Go through the records and copy each line where the string "委托成交" occurs.

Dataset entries
-=-=-

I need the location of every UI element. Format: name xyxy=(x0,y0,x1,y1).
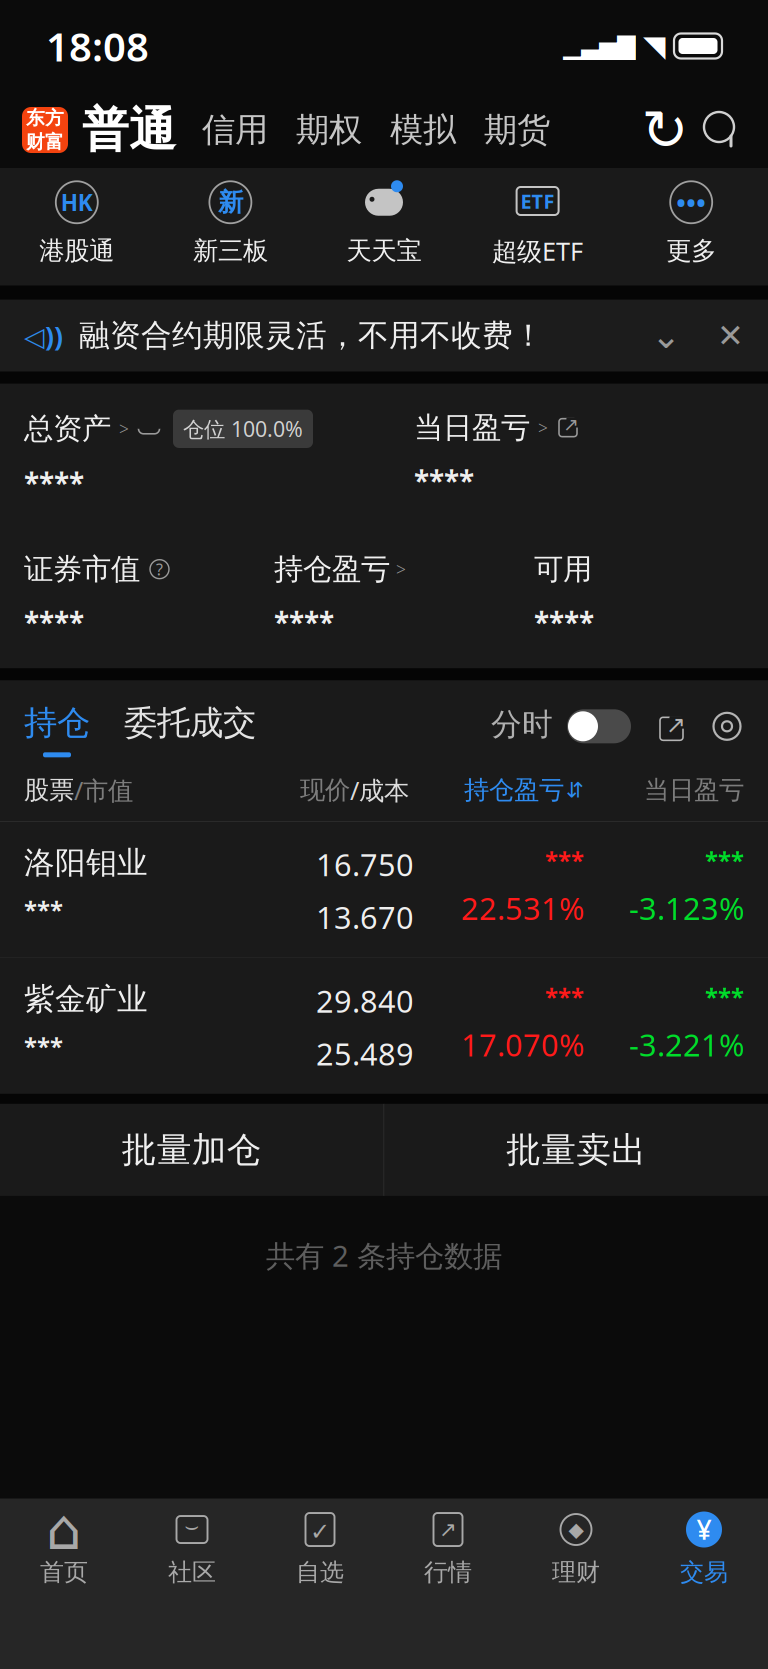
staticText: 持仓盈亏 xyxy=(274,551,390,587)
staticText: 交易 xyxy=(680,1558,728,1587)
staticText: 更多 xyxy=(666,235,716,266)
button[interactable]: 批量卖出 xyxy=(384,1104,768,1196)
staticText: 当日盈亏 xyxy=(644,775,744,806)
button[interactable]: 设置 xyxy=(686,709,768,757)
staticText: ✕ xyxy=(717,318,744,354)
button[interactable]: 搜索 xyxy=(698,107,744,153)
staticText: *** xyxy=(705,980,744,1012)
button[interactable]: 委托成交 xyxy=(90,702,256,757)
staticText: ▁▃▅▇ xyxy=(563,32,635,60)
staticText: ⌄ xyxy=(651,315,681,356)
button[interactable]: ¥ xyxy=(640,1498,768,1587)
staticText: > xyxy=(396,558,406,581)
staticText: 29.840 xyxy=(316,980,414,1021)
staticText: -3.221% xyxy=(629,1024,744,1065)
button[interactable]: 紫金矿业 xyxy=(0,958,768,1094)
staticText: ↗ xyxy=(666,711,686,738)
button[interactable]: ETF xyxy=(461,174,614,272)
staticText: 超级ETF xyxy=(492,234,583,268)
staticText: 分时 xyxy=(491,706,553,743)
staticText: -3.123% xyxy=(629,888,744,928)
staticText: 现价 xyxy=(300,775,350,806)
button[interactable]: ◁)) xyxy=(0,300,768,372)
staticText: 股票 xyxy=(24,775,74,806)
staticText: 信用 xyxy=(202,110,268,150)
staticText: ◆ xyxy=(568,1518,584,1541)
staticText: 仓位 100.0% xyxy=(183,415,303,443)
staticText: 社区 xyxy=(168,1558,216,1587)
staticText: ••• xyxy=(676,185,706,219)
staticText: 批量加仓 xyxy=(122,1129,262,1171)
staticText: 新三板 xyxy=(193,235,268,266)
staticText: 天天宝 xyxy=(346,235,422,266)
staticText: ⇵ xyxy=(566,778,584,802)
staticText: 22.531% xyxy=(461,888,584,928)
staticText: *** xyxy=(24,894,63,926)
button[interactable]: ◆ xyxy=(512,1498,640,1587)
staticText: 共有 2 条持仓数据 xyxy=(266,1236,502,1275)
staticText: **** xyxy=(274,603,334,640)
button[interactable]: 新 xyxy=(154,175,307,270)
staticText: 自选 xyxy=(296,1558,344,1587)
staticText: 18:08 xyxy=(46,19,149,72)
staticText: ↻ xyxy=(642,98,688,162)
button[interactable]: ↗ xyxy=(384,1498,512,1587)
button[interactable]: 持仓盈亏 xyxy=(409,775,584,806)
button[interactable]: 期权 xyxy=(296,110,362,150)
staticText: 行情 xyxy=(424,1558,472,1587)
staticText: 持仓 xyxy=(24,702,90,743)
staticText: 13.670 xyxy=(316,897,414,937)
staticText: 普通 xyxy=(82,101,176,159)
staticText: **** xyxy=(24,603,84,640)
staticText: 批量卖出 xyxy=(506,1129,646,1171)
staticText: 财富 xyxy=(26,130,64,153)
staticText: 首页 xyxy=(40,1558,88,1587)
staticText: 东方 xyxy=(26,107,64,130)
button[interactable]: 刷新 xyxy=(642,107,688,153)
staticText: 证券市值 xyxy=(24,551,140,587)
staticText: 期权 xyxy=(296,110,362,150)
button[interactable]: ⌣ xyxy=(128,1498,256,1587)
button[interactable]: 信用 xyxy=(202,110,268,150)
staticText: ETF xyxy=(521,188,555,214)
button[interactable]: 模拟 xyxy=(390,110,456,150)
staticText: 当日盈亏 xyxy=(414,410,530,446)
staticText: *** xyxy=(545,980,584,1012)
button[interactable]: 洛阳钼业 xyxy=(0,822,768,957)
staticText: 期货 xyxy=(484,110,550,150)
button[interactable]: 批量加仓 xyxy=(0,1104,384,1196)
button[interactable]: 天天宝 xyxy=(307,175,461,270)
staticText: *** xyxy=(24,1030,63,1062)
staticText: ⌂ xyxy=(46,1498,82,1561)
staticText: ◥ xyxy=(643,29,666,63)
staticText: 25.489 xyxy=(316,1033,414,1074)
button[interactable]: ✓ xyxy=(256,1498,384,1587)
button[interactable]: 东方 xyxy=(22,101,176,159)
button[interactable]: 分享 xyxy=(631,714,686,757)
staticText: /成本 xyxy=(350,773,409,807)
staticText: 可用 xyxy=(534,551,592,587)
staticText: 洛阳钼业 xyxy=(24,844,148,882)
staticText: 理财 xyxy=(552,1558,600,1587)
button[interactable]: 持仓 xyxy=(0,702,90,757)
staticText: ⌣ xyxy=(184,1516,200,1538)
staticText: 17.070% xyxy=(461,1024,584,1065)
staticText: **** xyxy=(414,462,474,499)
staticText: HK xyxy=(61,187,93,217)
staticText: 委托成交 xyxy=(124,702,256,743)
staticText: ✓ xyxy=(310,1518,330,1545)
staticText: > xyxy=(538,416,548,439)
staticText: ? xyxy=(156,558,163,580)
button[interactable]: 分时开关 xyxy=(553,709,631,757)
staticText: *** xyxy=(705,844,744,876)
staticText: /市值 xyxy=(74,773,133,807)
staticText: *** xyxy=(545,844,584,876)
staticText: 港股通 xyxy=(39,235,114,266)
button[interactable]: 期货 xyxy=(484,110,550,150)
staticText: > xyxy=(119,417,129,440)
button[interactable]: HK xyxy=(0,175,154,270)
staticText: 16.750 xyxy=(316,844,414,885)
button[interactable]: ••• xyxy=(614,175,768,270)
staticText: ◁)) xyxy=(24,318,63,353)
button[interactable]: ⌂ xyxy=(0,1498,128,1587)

-=-=-

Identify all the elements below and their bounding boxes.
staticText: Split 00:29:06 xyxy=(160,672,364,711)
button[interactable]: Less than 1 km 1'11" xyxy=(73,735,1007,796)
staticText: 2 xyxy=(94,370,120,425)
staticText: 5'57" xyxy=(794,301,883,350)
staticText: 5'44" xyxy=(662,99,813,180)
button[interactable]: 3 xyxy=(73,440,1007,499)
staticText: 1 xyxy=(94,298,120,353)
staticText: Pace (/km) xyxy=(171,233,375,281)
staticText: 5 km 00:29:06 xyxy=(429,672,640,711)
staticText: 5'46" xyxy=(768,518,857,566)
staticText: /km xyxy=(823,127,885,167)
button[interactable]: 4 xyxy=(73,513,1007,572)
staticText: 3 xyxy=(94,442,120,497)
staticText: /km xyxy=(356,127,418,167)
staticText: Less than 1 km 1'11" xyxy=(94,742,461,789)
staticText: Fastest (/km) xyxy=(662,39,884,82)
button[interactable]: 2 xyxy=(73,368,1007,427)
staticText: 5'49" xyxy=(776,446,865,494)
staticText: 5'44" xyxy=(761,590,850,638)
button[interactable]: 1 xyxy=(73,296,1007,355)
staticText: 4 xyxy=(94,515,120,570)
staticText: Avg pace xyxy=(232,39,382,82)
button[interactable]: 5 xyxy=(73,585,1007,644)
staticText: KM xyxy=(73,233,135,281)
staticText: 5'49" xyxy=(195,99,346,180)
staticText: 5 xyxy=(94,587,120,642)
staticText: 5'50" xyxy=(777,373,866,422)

-=-=-

● Answer for this exercise
button[interactable]: 委托成交 xyxy=(90,702,256,757)
staticText: 委托成交 xyxy=(124,702,256,743)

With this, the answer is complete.